Feuer’s first transit speed-up bill, A.B. 1446, would allow L.A. County voters to vote on an extension to the Measure R transit tax which is slated to expire in 27 years. This extension would enable Metro to bond against future Measure R proceeds and build those transit projects much sooner than originally contemplated, without relying on federal or state funding.
“If you like Measure R, you’re going to love Measure R plus,” says Move L.A. president Denny Zane in a phone interview. Move L.A. led a coalition of transit backers, unions and other groups to support the Measure R transit sales tax in 2008 and rail planning acceleration for the last three and half years.
In 2008, rail expansion advocates believed they had the perfect storm at the voting booth to earn the two-thirds support needed to pass a tax increase. The same two-thirds super majority would be needed to extend the tax this year, but it remains to be seen if the same perfect storm exists. In addition to the uncertainty concerning whether or note President Obama will turn out the same number of younger and transit-savvy voters that Senator Obama did is one factor. The increasing unpopularity of High Speed Rail, which could also be on the ballot in some form, could also work against what one transit advocate termed “another train proposal.”
But Zane remains optimistic. “Tax extensions generally fare better at the ballot box than tax increases,” he notes. “In the past couple of years similar extensions have passed in Orange County, Riverside County and San Bernadino County and those areas aren’t as transit friendly as Los Angeles County.”
There’s a lot that has to happen before the tax can reach the ballot. First, Feuer’s legislation has to be approved by both the Assembly and Senate in Sacramento and receive the backing of the unpredictable Governor Jerry Brown. Then an extension proposal has to be approved by the Metro Board of Directors. Only then will voters get a chance to weigh in themselves on whether they want to pay a half cent sales tax for transit for the next 27 years or sometime longer.
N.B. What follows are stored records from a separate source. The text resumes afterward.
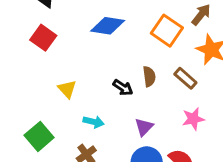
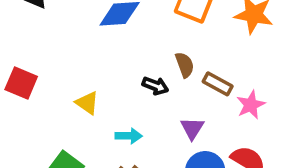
red square: (43, 38) -> (21, 83), moved
brown rectangle: (185, 78) -> (218, 84), moved

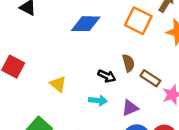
purple triangle: (192, 128) -> (130, 108), turned 30
cyan arrow: (129, 136) -> (98, 100), moved

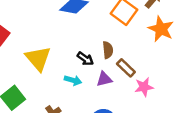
yellow triangle: (58, 84) -> (38, 58), size x1.6
purple triangle: (130, 108) -> (104, 79), moved

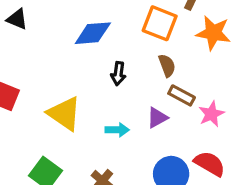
brown semicircle: (108, 50) -> (167, 65), moved
black arrow: (85, 59) -> (118, 74), moved, turned 77

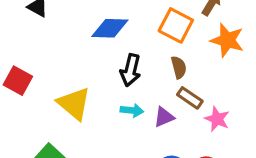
black arrow: (118, 74) -> (131, 70), size x1.4
pink star: (211, 114) -> (217, 119), turned -30
cyan arrow: (117, 130) -> (132, 110), moved

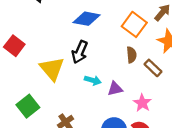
black arrow: (131, 70) -> (80, 52), moved
brown rectangle: (190, 98) -> (153, 68), moved
pink star: (217, 119) -> (142, 103), moved

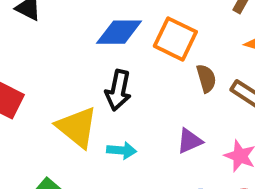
orange square: (134, 24) -> (175, 39), moved
cyan arrow: (93, 80) -> (122, 150), moved

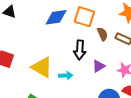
black arrow: (118, 90) -> (80, 50), moved

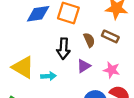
brown semicircle: (102, 34) -> (89, 40), moved

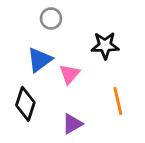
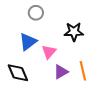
black diamond: (25, 104) -> (18, 73), turned -40
purple triangle: (72, 124) -> (61, 72), moved

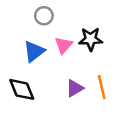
pink triangle: (49, 52) -> (64, 45), moved

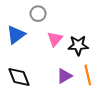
black star: (91, 39) -> (78, 45), moved
blue triangle: (34, 51) -> (16, 35), moved

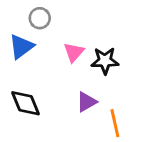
gray circle: (38, 14) -> (40, 18), moved
orange line: (88, 75) -> (115, 123), moved

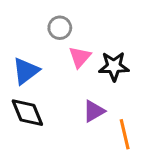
gray circle: (40, 18) -> (60, 28), moved
blue triangle: (21, 47) -> (26, 71), moved

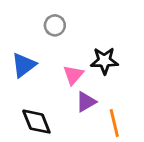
pink triangle: (80, 57) -> (73, 75), moved
black diamond: (27, 113) -> (36, 122), moved

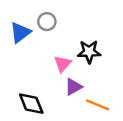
blue triangle: (24, 65) -> (20, 32), moved
orange line: (114, 123) -> (98, 105), turned -55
And all of this says nothing of 30/10 or America Fast Forward, the Mayor’s plan to change federal funding formulas to benefit areas that can fund portions of their own transit expansion. The proposal has been popular with politicians, but Washington seems unable to move forward on any real transportation funding proposal.
In the meantime, Feuer and transit backers have proposed a heck of a “Plan B.” Last Summer, Villaraigosa laughed off a question about whether or not there was a backup plan if 30/10 and he laughed, “there’s always a Plan B, but I’m not going to tell you what it is now.” Well, now we know.
Feuer’s second piece of legislation, A.B. 1441 would take the benefit from Governor Brown’s legislation that allows for expedited legal challenges to environmental reviews for large projects and applies them to transit projects as well.
Under CEQA, environmental impacts of development projects must be identified and mitigated. The Act also guarantees the public an opportunity to review and comment on the environmental impacts of a project and to participate meaningfully in the development of mitigation measures for potentially significant environmental impacts. AB 1441 would maintain these protections while reducing the timeline for judicial review, thus allowing more environmentally friendly projects to be built more quickly.
“This bill would create thousands of desperately-needed jobs, and give commuters and residents environmentally sound transit options as alternatives to sitting in stopped traffic,” said Feuer. “We’ve got to reduce the congestion that chokes our metropolitan areas,” said Feuer.
A.B.1441 is probably a surprise to Senator Alex Padilla who claimed that the legislation he introduced on Brown’s behalf that allowed for expediated legal challenges for large projects such as stadiums also applied to transit projects. Streetsblog readers argued that Padilla didn’t understand his own legislation. Apparently, those readers were right.